__SUPPLIED DATA__
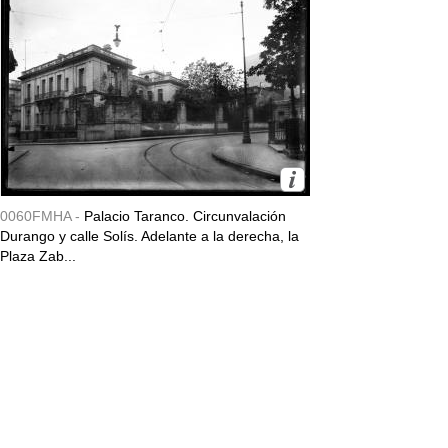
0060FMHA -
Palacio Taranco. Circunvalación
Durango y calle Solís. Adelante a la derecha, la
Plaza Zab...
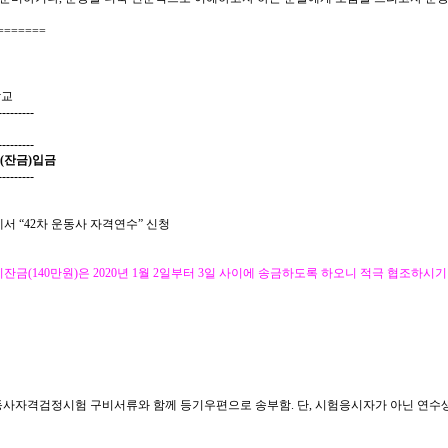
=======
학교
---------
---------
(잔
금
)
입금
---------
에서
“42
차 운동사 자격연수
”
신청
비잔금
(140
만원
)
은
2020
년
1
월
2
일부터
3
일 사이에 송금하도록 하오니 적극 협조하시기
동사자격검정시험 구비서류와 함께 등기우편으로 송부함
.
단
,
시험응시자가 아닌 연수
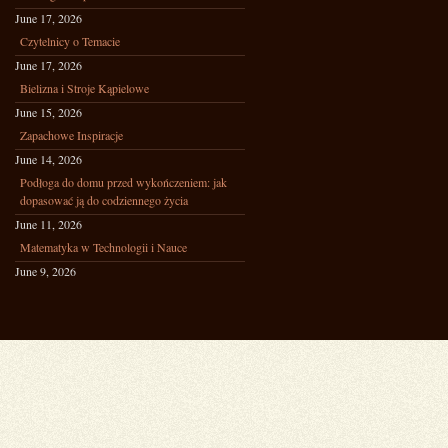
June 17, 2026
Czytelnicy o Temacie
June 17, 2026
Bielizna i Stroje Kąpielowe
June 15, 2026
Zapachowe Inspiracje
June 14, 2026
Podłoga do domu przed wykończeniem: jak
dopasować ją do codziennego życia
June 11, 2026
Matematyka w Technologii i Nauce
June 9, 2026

...

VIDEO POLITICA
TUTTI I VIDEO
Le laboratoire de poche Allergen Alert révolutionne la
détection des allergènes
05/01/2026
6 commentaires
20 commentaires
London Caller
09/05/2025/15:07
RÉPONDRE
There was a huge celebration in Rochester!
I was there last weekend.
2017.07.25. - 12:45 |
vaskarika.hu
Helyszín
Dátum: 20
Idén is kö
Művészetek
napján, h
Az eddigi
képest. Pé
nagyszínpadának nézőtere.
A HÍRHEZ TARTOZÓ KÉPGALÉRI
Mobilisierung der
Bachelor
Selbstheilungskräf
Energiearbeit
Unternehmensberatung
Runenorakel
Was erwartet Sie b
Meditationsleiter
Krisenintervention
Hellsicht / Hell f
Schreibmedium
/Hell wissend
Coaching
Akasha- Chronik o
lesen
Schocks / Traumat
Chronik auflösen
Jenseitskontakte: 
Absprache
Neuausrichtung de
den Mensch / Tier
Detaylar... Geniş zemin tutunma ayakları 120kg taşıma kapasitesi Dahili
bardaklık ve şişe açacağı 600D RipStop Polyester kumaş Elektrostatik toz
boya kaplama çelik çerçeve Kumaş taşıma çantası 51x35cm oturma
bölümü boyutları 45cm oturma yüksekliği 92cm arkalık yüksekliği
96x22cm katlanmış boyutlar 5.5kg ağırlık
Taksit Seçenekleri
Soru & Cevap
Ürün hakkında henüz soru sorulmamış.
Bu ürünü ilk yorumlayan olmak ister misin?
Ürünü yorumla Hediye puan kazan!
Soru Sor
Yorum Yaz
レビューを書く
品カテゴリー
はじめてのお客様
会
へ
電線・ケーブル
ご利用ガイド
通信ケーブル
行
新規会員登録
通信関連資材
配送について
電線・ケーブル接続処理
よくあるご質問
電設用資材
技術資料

__WHAT THIS TASK INVOLVES__
Look through the records above and please copy every line in which the string "June" occurs.

__EXERCISE ANSWER__
June 17, 2026
June 17, 2026
June 15, 2026
June 14, 2026
June 11, 2026
June 9, 2026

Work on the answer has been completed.